Having Iraq under occupation, the American government is shifting its attention to Iran with the same objective in mind, ie, bringing the country into its sphere of influence through a regime change. Of course, there are fundamental differences between Iran and Iraq with regard to their internal situation and external ties and significance, which raise great doubts about the feasibility of such plan. Nonetheless, Washington seems to be preparing grounds to achieve the mentioned objective, probably through different means, but with resorting to the same type of allegations as it did prior to its war with Iraq. Such allegations are mainly the country's ties with al-Qaeda and its pursuit of WMD.

The American government drew on Iraq's well-known WMD program in the 1980s to justify its unsubstantiated claims regarding that country in 2003. However, its allegation on Iran having an active nuclear weapon program is based on pure speculations and lacks any credibility, as, unlike the case of Iraq, there is not even a historical precedence to make such allegation. Moreover, Iran's nuclear program has received IAEA approval, clear proof of its non-military nature.

Nevertheless, Washington has pressured the IAEA to declare Iran in material breach of its nuclear obligations in the upcoming IAEA meeting in June, although the February visit of the IAEA head and his inspector teams to Iran did not prove any wrongdoing by the Iranians. In particular, Washington has tried to portray Iran's declared plan to establish facilities to have a complete nuclear fuel cycle as a clear violation of its IAEA obligations and a proof for its pursuing a nuclear weapons program. This is notwithstanding the fact that having such objective and its required facilities to enable the Iranians to exploit their own uranium mines and to enrich uranium are well within Iran's rights under IAEA rules and regulations.

Thus, Iran's two declared and under-construction uranium enrichment facilities in Natanz and heavy water production facility in Arak are not proof of its wrongdoings; the former inspected by the IAEA team in February. This is especially so as IAEA regulations require the declaration of nuclear facilities when they contain nuclear material, which is not even the case for the two under-construction facilities.

In light of these realities, Russia's clear determination to continue its nuclear relations with Iran reflects not only its attempt to preserve its economic interests in Iran, but its growing concern about America's aggressive foreign policy. Undoubtedly, such policy has major security implications for Moscow. In particular, the Russians are concerned about the possibility of Iran's domination by the US, in one form or another, which could also lead to a long-term American military presence in that country.

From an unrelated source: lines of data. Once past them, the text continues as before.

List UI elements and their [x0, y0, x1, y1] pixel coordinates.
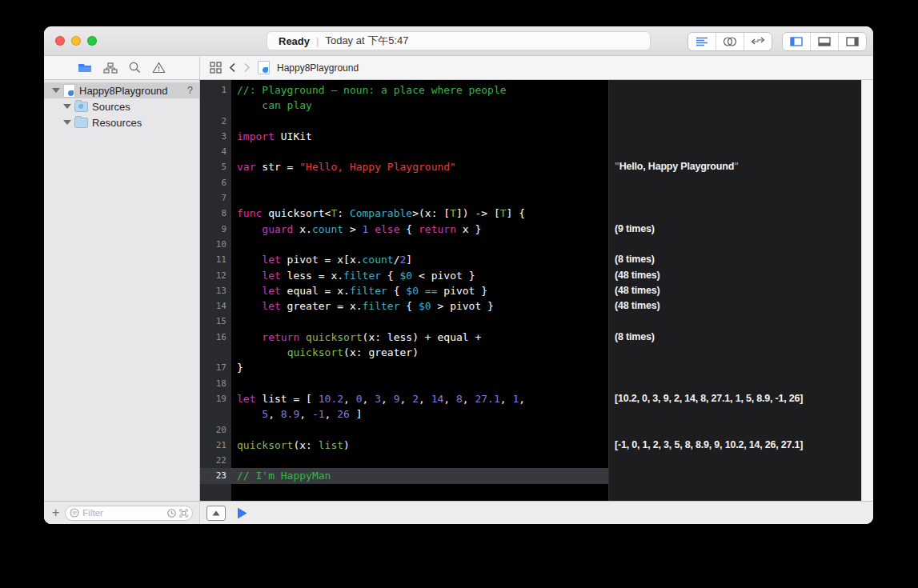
filter-icon [70, 508, 79, 518]
tree-label: Happy8Playground [79, 85, 168, 97]
result-line[interactable]: (8 times) [609, 252, 861, 267]
line-number [200, 345, 231, 360]
code-line[interactable]: guard x.count > 1 else { return x } [231, 222, 608, 237]
code-line[interactable]: 5, 8.9, -1, 26 ] [231, 406, 608, 422]
result-line[interactable] [609, 345, 861, 360]
filter-field[interactable]: Filter [65, 506, 193, 521]
code-line[interactable]: // I'm HappyMan [231, 468, 608, 483]
code-line[interactable]: let list = [ 10.2, 0, 3, 9, 2, 14, 8, 27… [231, 391, 608, 406]
result-line[interactable] [609, 453, 861, 468]
zoom-button[interactable] [87, 36, 97, 46]
result-line[interactable] [609, 206, 861, 221]
code-line[interactable]: quicksort(x: greater) [231, 345, 608, 360]
result-line[interactable]: (48 times) [609, 298, 861, 314]
sources-folder-icon [74, 102, 88, 112]
result-line[interactable]: (48 times) [609, 283, 861, 298]
code-line[interactable]: quicksort(x: list) [231, 438, 608, 453]
inspector-panel-button[interactable] [839, 33, 866, 50]
result-line[interactable] [609, 144, 861, 159]
xcode-window: Ready | Today at 下午5:47 [44, 26, 873, 524]
line-number: 17 [200, 360, 231, 375]
result-line[interactable]: [-1, 0, 1, 2, 3, 5, 8, 8.9, 9, 10.2, 14,… [609, 438, 861, 453]
result-line[interactable] [609, 360, 861, 375]
result-line[interactable]: (48 times) [609, 268, 861, 283]
status-secondary: Today at 下午5:47 [325, 34, 408, 48]
code-line[interactable] [231, 114, 608, 129]
navigator-tab-bar [44, 56, 200, 79]
close-button[interactable] [55, 36, 65, 46]
result-line[interactable]: [10.2, 0, 3, 9, 2, 14, 8, 27.1, 1, 5, 8.… [609, 391, 861, 406]
result-line[interactable] [609, 129, 861, 144]
flagged-filter-icon[interactable] [179, 509, 188, 518]
tree-row-sources[interactable]: Sources [44, 98, 199, 114]
title-bar[interactable]: Ready | Today at 下午5:47 [44, 26, 873, 56]
result-line[interactable] [609, 314, 861, 329]
project-navigator: Happy8Playground ? Sources Resources [44, 80, 200, 501]
result-line[interactable] [609, 237, 861, 252]
disclosure-triangle[interactable] [63, 120, 71, 125]
debug-area-panel-button[interactable] [811, 33, 839, 50]
result-line[interactable]: (9 times) [609, 222, 861, 237]
toggle-debug-area-button[interactable] [206, 506, 226, 521]
minimize-button[interactable] [71, 36, 81, 46]
code-line[interactable]: can play [231, 98, 608, 113]
result-line[interactable]: "Hello, Happy Playground" [609, 159, 861, 174]
code-line[interactable] [231, 422, 608, 438]
code-line[interactable]: func quicksort<T: Comparable>(x: [T]) ->… [231, 206, 608, 221]
result-line[interactable] [609, 406, 861, 422]
tree-row-playground[interactable]: Happy8Playground ? [44, 82, 199, 98]
disclosure-triangle[interactable] [52, 88, 60, 93]
panel-visibility-segmented-control [782, 32, 867, 51]
search-navigator-tab-icon[interactable] [129, 62, 141, 74]
add-icon[interactable]: + [52, 506, 59, 519]
project-navigator-tab-icon[interactable] [78, 62, 92, 74]
status-separator: | [316, 35, 319, 47]
navigator-panel-button[interactable] [783, 33, 811, 50]
forward-chevron-icon[interactable] [243, 62, 251, 73]
code-line[interactable] [231, 237, 608, 252]
code-line[interactable]: let less = x.filter { $0 < pivot } [231, 268, 608, 283]
code-line[interactable] [231, 144, 608, 159]
result-line[interactable] [609, 468, 861, 483]
help-badge[interactable]: ? [187, 85, 193, 96]
code-lines[interactable]: //: Playground — noun: a place where peo… [231, 80, 608, 501]
code-line[interactable] [231, 314, 608, 329]
code-line[interactable] [231, 175, 608, 190]
code-line[interactable]: import UIKit [231, 129, 608, 144]
tree-row-resources[interactable]: Resources [44, 114, 199, 130]
code-line[interactable]: var str = "Hello, Happy Playground" [231, 159, 608, 174]
navigator-filter-bar: + Filter [44, 502, 200, 524]
result-line[interactable] [609, 98, 861, 113]
result-line[interactable]: (8 times) [609, 330, 861, 345]
version-editor-button[interactable] [744, 33, 772, 50]
code-line[interactable]: let pivot = x[x.count/2] [231, 252, 608, 267]
line-number: 23 [200, 468, 231, 483]
code-line[interactable]: //: Playground — noun: a place where peo… [231, 82, 608, 98]
related-items-icon[interactable] [210, 62, 222, 74]
result-line[interactable] [609, 376, 861, 391]
code-line[interactable]: let greater = x.filter { $0 > pivot } [231, 298, 608, 314]
line-number: 9 [200, 222, 231, 237]
code-line[interactable]: return quicksort(x: less) + equal + [231, 330, 608, 345]
result-line[interactable] [609, 422, 861, 438]
code-line[interactable] [231, 453, 608, 468]
result-line[interactable] [609, 114, 861, 129]
result-line[interactable] [609, 175, 861, 190]
line-number: 12 [200, 268, 231, 283]
standard-editor-button[interactable] [688, 33, 716, 50]
code-line[interactable] [231, 190, 608, 206]
assistant-editor-button[interactable] [716, 33, 744, 50]
code-line[interactable]: } [231, 360, 608, 375]
disclosure-triangle[interactable] [63, 104, 71, 109]
back-chevron-icon[interactable] [229, 62, 236, 73]
vertical-scrollbar[interactable] [861, 80, 873, 501]
code-line[interactable]: let equal = x.filter { $0 == pivot } [231, 283, 608, 298]
jumpbar-file-label[interactable]: Happy8Playground [277, 62, 359, 74]
symbol-navigator-tab-icon[interactable] [103, 62, 118, 74]
issue-navigator-tab-icon[interactable] [152, 62, 166, 74]
result-line[interactable] [609, 190, 861, 206]
recents-clock-icon[interactable] [167, 509, 176, 518]
run-playground-button[interactable] [237, 507, 247, 519]
code-line[interactable] [231, 376, 608, 391]
result-line[interactable] [609, 82, 861, 98]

Moscow's loss of its Iranian strategic ally, if it happened, would seriously endanger its security at a time that it requires a long period of peace and security to revitalize its devastated economy. Such loss will complete its encirclement by hostile or potentially hostile pro-American states hosting the American military. The American government's behavior since late 2001 has indicated its pursuit of a plan to ensure its uninterrupted access to energy resources and strategically important regions, such as the Persian Gulf, its unchallenged power and its leadership of a unipolar international system. That requires eliminating the potential "troublemakers", the current and future "rogue" states.

Given this reality, Russia should have every reason to believe it to be one of the next states, if not the next one, on the American list of targets if Washington restores its influence in neighboring Iran. Fear of such a scenario seems to be a major reason for the Russians to continue their multi-dimensional ties with Iran, including in the nuclear realm, to prevent its weakness and isolation, two tempting prerequisites for any future American designs on Iran.

Dr Hooman Peimani works as an independent consultant with international organizations in Geneva and does research in international relations.